1. 1. Word Problems in 1 variable: Part 8 (Uniform Motion) Online Tutorial Series July 2014
2. 2. Definitions • Uniform Motion – Speed is the same all throughout the trip. • Distance = (Speed)*(Time) • 3 Cases of Uniform Motion Problems: – Moving Towards Each Other – Moving Away From Each Other – Chase
3. 3. Sample Problem Case 1: Moving Towards Each Other Two trains travel towards each other. If their initial distance is 2800m, and reaches each other after 40s. Find their speeds if the first one is 10m/s faster?
4. 4. Solution R: Let x be the speed of the slower train x+10 be the speed of the faster train E: time*speed = distance 40(x+10) + 40(x) = 2800 S: 40x + 400 + 40x = 2800 80x + 400 = 2800 80x = 2400; x=30, x+10=40 I: The first train’s speed is 40m/s, and 30/s for the second.

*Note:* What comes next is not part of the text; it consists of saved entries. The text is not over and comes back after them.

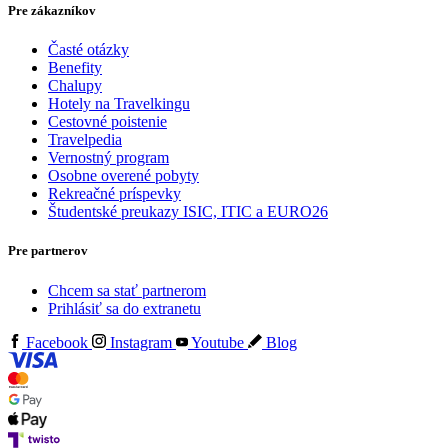
Pre zákazníkov
Časté otázky
Benefity
Chalupy
Hotely na Travelkingu
Cestovné poistenie
Travelpedia
Vernostný program
Osobne overené pobyty
Rekreačné príspevky
Študentské preukazy ISIC, ITIC a EURO26
Pre partnerov
Chcem sa stať partnerom
Prihlásiť sa do extranetu
Facebook
Instagram
Youtube
Blog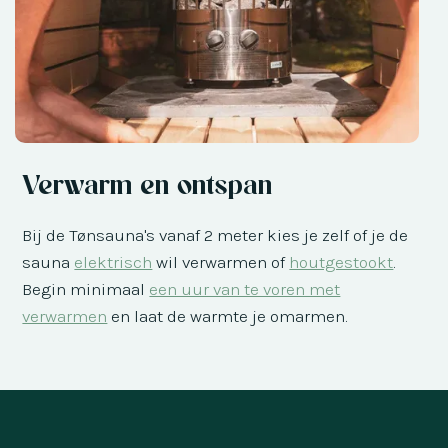
Verwarm en ontspan
Bij de Tønsauna's vanaf 2 meter kies je zelf of je de
sauna
elektrisch
wil verwarmen of
houtgestookt
.
Begin minimaal
een uur van te voren met
verwarmen
en laat de warmte je omarmen.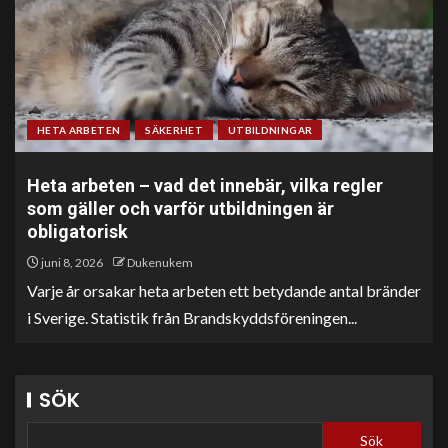
HETA ARBETEN
SÄKERHET
UTBILDNINGAR
Heta arbeten – vad det innebär, vilka regler
som gäller och varför utbildningen är
obligatorisk
juni 8, 2026
Dukenukem
Varje år orsakar heta arbeten ett betydande antal bränder
i Sverige. Statistik från Brandskyddsföreningen...
SÖK
Sök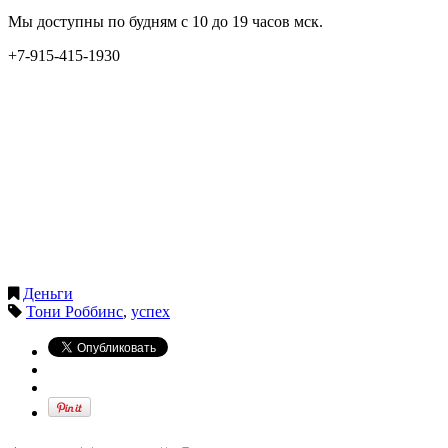
Мы доступны по будням с 10 до 19 часов мск.
+7-915-415-1930
Деньги
Тони Роббинс
,
успех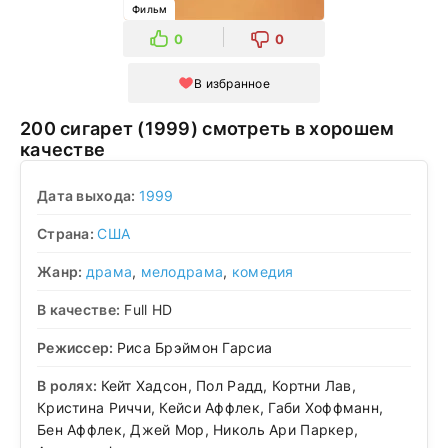
Фильм
0
0
В избранное
200 сигарет (1999) смотреть в хорошем
качестве
Дата выхода:
1999
Страна:
США
Жанр:
драма
,
мелодрама
,
комедия
В качестве:
Full HD
Режиссер:
Риса Брэймон Гарсиа
В ролях:
Кейт Хадсон, Пол Радд, Кортни Лав,
Кристина Риччи, Кейси Аффлек, Габи Хоффманн,
Бен Аффлек, Джей Мор, Николь Ари Паркер,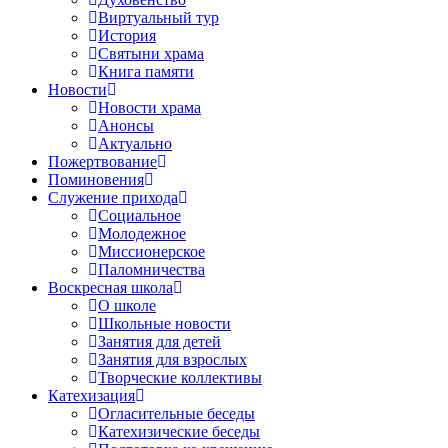
Виртуальный тур
История
Святыни храма
Книга памяти
Новости
Новости храма
Анонсы
Актуально
Пожертвование
Поминовения
Служение прихода
Социальное
Молодежное
Миссионерское
Паломничества
Воскресная школа
О школе
Школьные новости
Занятия для детей
Занятия для взрослых
Творческие коллективы
Катехизация
Огласительные беседы
Катехизические беседы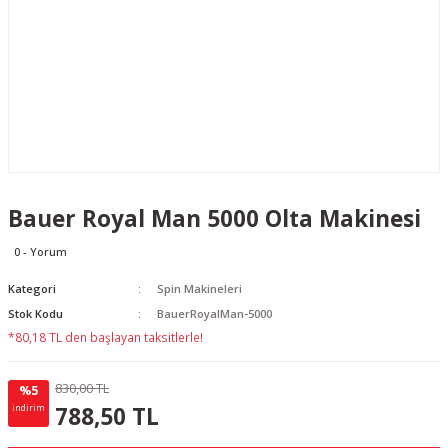
Bauer Royal Man 5000 Olta Makinesi
0 - Yorum
Kategori
Spin Makineleri
Stok Kodu
BauerRoyalMan-5000
*80,18 TL den başlayan taksitlerle!
830,00 TL
%5
41.50 TL
KAZANÇ
788,50 TL
indirim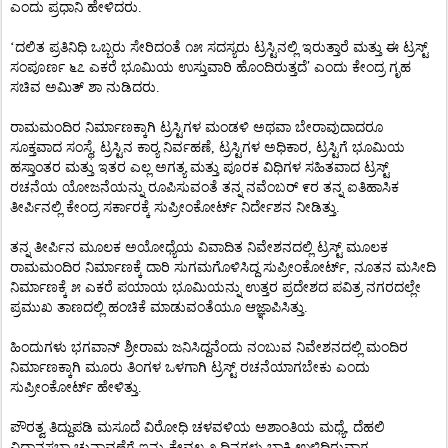
ಎಂದು ಪ್ರಧಾನಿ ಹೇಳಿದರು.
‘ದಲಿತ ಪ್ರತಿನಿಧಿ ಒಬ್ಬರು ಸೇರಿದಂತೆ ೧೫ ಸದಸ್ಯರು ಟ್ರಸ್ಟಿನಲ್ಲಿ ಇರುತ್ತಾರೆ ಮತ್ತು ಈ ಟ್ರಸ್ಟ್
’
ಸಂಪೂರ್ಣ ೬೭ ಎಕರೆ ಭೂಮಿಯ ಉಸ್ತುವಾರಿ ಹೊಂದಿರುತ್ತದೆ
ಎಂದು ಕೇಂದ್ರ ಗೃಹ
ಸಚಿವ ಅಮಿತ್ ಶಾ ನುಡಿದರು.
ರಾಮಮಂದಿರ ನಿರ್ಮಾಣಕ್ಕಾಗಿ ಟ್ರಸ್ಟಿಗಳ ಮಂಡಳಿ ಅಥವಾ ಬೇರಾವುದಾದರೂ
ಸೂಕ್ತವಾದ ಸಂಸ್ಥೆ, ಟ್ರಸ್ಟಿನ ಕಾರ್‍ಯ ನಿರ್ವಹಣೆ, ಟ್ರಸ್ಟಿಗಳ ಅಧಿಕಾರ, ಟ್ರಸ್ಟಿಗೆ ಭೂಮಿಯ
ಹಸ್ತಾಂತರ ಮತ್ತು ಇತರ ಎಲ್ಲ ಅಗತ್ಯ ಮತ್ತು ಪೂರಕ ವಿಧಿಗಳ ಸಹಿತವಾದ ಟ್ರಸ್ಟ್
ರಚನೆಯ ಯೋಜನೆಯನ್ನು ರೂಪಿಸುವಂತೆ ತನ್ನ ನವೆಂಬರ್ ೯ರ ತನ್ನ ಐತಿಹಾಸಿಕ
ತೀರ್ಪಿನಲ್ಲಿ ಕೇಂದ್ರ ಸರ್ಕಾರಕ್ಕೆ ಸುಪ್ರೀಂಕೋರ್ಟ್ ನಿರ್ದೇಶನ ನೀಡಿತ್ತು.
ತನ್ನ ತೀರ್ಪಿನ ಮೂಲಕ ಅಯೋಧ್ಯೆಯ ವಿವಾದಿತ ನಿವೇಶನದಲ್ಲಿ ಟ್ರಸ್ಟ್ ಮೂಲಕ
ರಾಮಮಂದಿರ ನಿರ್ಮಾಣಕ್ಕೆ ದಾರಿ ಸುಗಮಗೊಳಿಸಿದ್ದ ಸುಪ್ರೀಂಕೋರ್ಟ್, ನೂತನ ಮಸೀದಿ
ನಿರ್ಮಾಣಕ್ಕೆ ೫ ಎಕರೆ ಪಯಾಯ ಭೂಮಿಯನ್ನು ಉತ್ತರ ಪ್ರದೇಶದ ಪವಿತ್ರ ನಗರದಲ್ಲೇ
ಪ್ರಮುಖ ತಾಣದಲ್ಲಿ ಹಂಚಿಕೆ ಮಾಡುವಂತೆಯೂ ಆಜ್ಞಾಪಿಸಿತ್ತು.
ಹಿಂದುಗಳು ಭಗವಾನ್ ಶ್ರೀರಾಮ ಜನಿಸಿದ್ದನೆಂದು ನಂಬುವ ನಿವೇಶನದಲ್ಲಿ ಮಂದಿರ
ನಿರ್ಮಾಣಕ್ಕಾಗಿ ಮೂರು ತಿಂಗಳ ಒಳಗಾಗಿ ಟ್ರಸ್ಟ್ ರಚನೆಯಾಗಬೇಕು ಎಂದು
ಸುಪ್ರೀಂಕೋರ್ಟ್ ಹೇಳಿತ್ತು.
ಪೌರತ್ವ ತಿದ್ದುಪಡಿ ಮಸೂದೆ ವಿರೋಧಿ ಚಳವಳಿಯ ಅಶಾಂತಿಯ ಮಧ್ಯೆ, ದೆಹಲಿ
ವಿಧಾನಸಭಾ ಚುನಾವಣೆಗೆ ಇನ್ನು ಕೇವಲ ೨ ದಿನಗಳು ಬಾಕಿ ಉಳಿದಿರುವಾಗ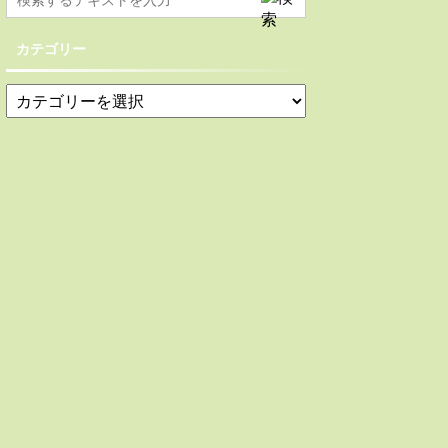
カテゴリー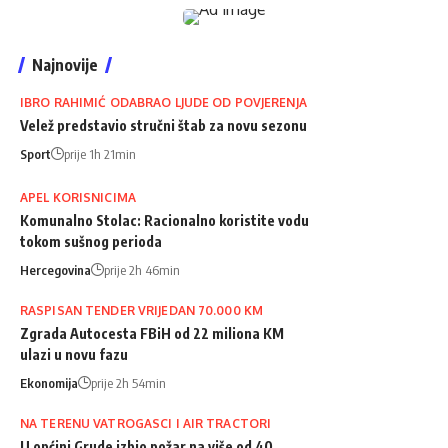
Najnovije
IBRO RAHIMIĆ ODABRAO LJUDE OD POVJERENJA
Velež predstavio stručni štab za novu sezonu
Sport
prije 1h 21min
APEL KORISNICIMA
Komunalno Stolac: Racionalno koristite vodu
tokom sušnog perioda
Hercegovina
prije 2h 46min
RASPISAN TENDER VRIJEDAN 70.000 KM
Zgrada Autocesta FBiH od 22 miliona KM
ulazi u novu fazu
Ekonomija
prije 2h 54min
NA TERENU VATROGASCI I AIR TRACTORI
U općini Grude izbio požar na više od 40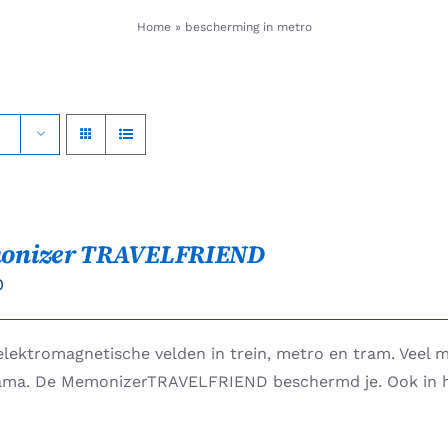
Home
»
bescherming in metro
onizer TRAVELFRIEND
0
elektromagnetische velden in trein, metro en tram. Veel
ama. De MemonizerTRAVELFRIEND beschermd je. Ook in het 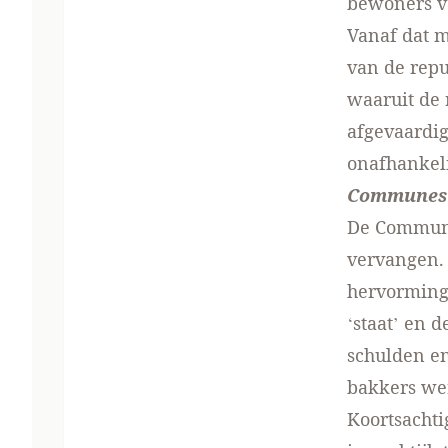
bewoners v
Vanaf dat m
van de repu
waaruit de
afgevaardig
onafhankel
Communes 
De Commune
vervangen. 
hervorming 
‘staat’ en 
schulden en
bakkers wer
Koortsachti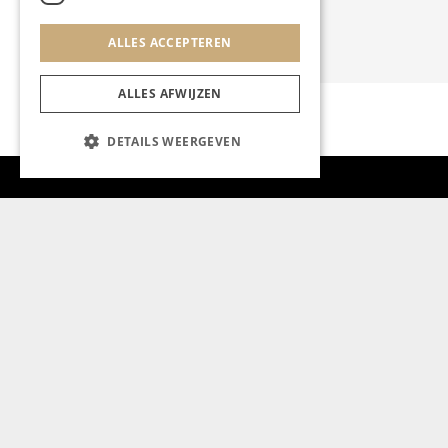
ALLES ACCEPTEREN
ALLES AFWIJZEN
DETAILS WEERGEVEN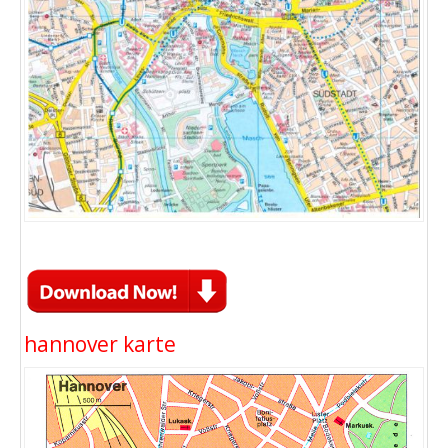
hannover karte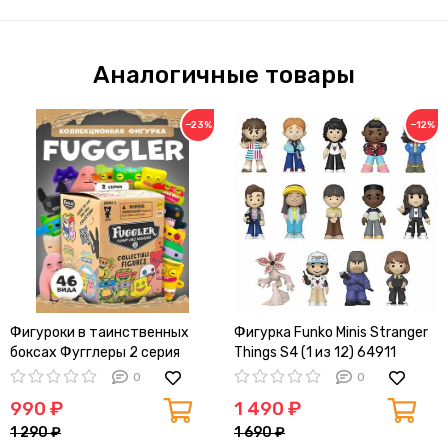
Аналогичные товары
−23%
−12%
Фигуроки в таинственных
Фигурка Funko Minis Stranger
боксах Фугглеры 2 серия
Things S4 (1 из 12) 64911
0
0
990 ₽
1 490 ₽
1 290 ₽
1 690 ₽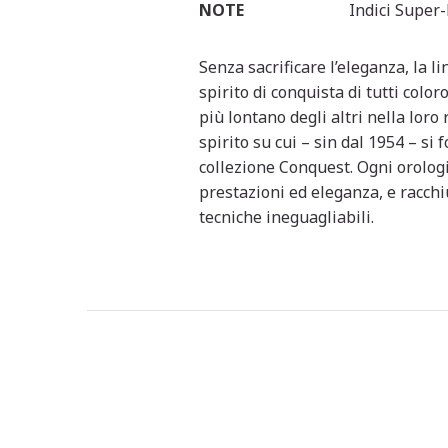
NOTE
Indici Supe
Senza sacrificare l’eleganza, la 
spirito di conquista di tutti col
più lontano degli altri nella loro 
spirito su cui – sin dal 1954 – si 
collezione Conquest. Ogni orologi
prestazioni ed eleganza, e racchi
tecniche ineguagliabili.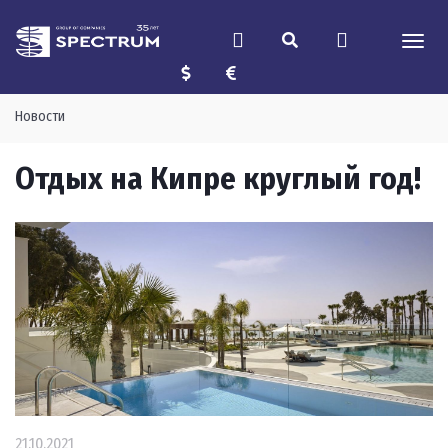
Новости
Отдых на Кипре круглый год!
21.10.2021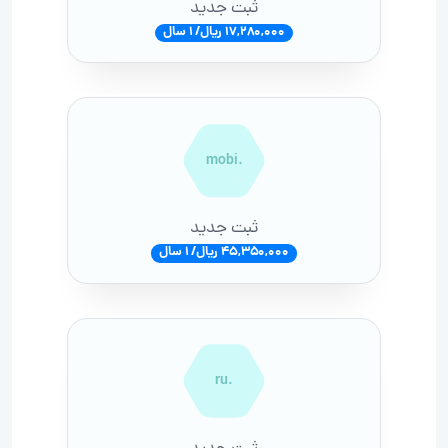
ثبت جدید
17,280,000 ریال/ 1 سال
.mobi
ثبت جدید
45,350,000 ریال/ 1 سال
.ru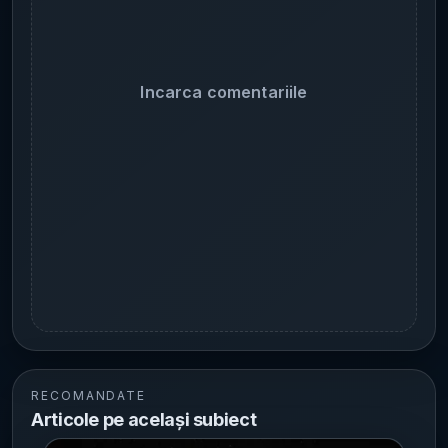
Incarca comentariile
RECOMANDATE
Articole pe același subiect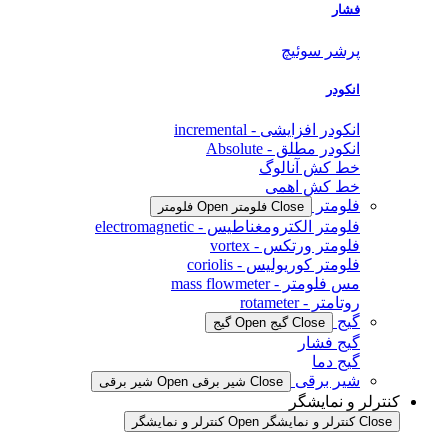
فشار
پرشر سوئیچ
انکودر
انکودر افزایشی - incremental
انکودر مطلق - Absolute
خط کش آنالوگ
خط کش اهمی
فلومتر
Close فلومتر
Open فلومتر
فلومتر الکترومغناطیس - electromagnetic
فلومتر ورتکس - vortex
فلومتر کوریولیس - coriolis
مس فلومتر - mass flowmeter
روتامتر - rotameter
گیج
Close گیج
Open گیج
گیج فشار
گیج دما
شیر برقی
Close شیر برقی
Open شیر برقی
کنترلر و نمایشگر
Close کنترلر و نمایشگر
Open کنترلر و نمایشگر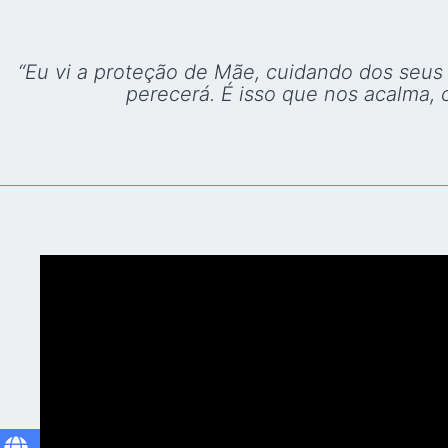
“Eu vi a proteção de Mãe, cuidando dos seus 
perecerá. É isso que nos acalma, 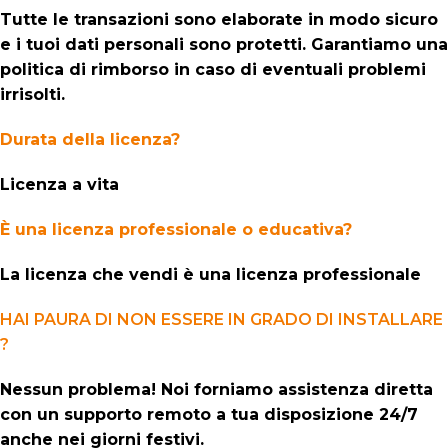
Tutte le transazioni sono elaborate in modo sicuro
e i tuoi dati personali sono protetti. Garantiamo una
politica di rimborso in caso di eventuali problemi
irrisolti.
Durata della licenza?
Licenza a vita
È una licenza professionale o educativa?
La licenza che vendi è una licenza professionale
HAI PAURA DI NON ESSERE IN GRADO DI INSTALLARE
?
Nessun problema! Noi forniamo assistenza diretta
con un supporto remoto a tua disposizione 24/7
anche nei giorni festivi.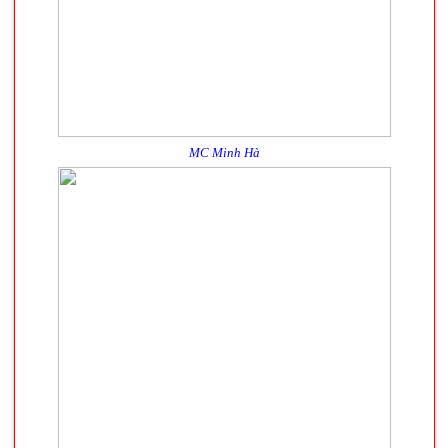
MC Minh Hà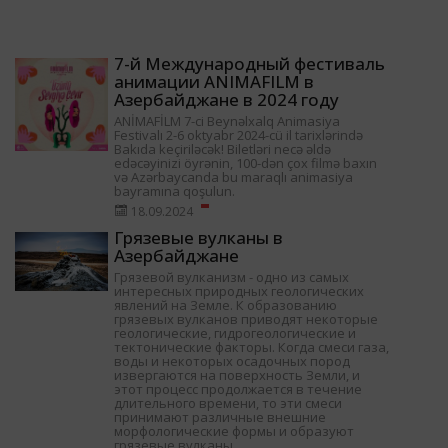
7-й Международный фестиваль
анимации ANIMAFILM в
Азербайджане в 2024 году
ANİMAFİLM 7-ci Beynəlxalq Animasiya
Festivalı 2-6 oktyabr 2024-cü il tarixlərində
Bakıda keçiriləcək! Biletləri necə əldə
edəcəyinizi öyrənin, 100-dən çox filmə baxın
və Azərbaycanda bu maraqlı animasiya
bayramına qoşulun.
18.09.2024
Грязевые вулканы в
Азербайджане
Грязевой вулканизм - одно из самых
интересных природных геологических
явлений на Земле. К образованию
грязевых вулканов приводят некоторые
геологические, гидрогеологические и
тектонические факторы. Когда смеси газа,
воды и некоторых осадочных пород
извергаются на поверхность Земли, и
этот процесс продолжается в течение
длительного времени, то эти смеси
принимают различные внешние
морфологические формы и образуют
грязевые вулканы.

5. 5. Sample Problem Case 2: Moving Away From Each Other Two trucks, with the first one faster than the second by 20kph travels away from each other. Find their speeds if after 15 hours, they are 1500km apart?
6. 6. Solution R: Let x be the speed of the slower truck x+20 be the speed of the faster truck E: time*speed = distance 15(x+20) + 15(x) = 1500 S: 15x + 300 + 15x = 1500 30x + 300 = 1500 30x = 1200; x=40, x+20=60 I: The two trucks travel at speeds 40 and 60kph.
7. 7. Sample Problem Case 3: Chase A truck leave a toll gate at 5pm, with speed of 50kph. If a car leaves the same toll gate at 7pm, but with speed of 70kph, what time will the car meet the truck?
8. 8. Solution R: If the truck travelled at 5pm, then no matter how much in (t) hours the car travels, he travel (t+2) hours t -> time travelled by car t+2 -> time travelled by truck E: When they meet, they should have covered the same distance 50 (t+2) = 70 (t)
9. 9. Solution … 50 (t+2) = 70 (t) 50t + 100 = 70t 100 = 20t t=5hrs, or 5 hours after the car left or t+2=7hrs after the truck left I: They will meet at 12mn.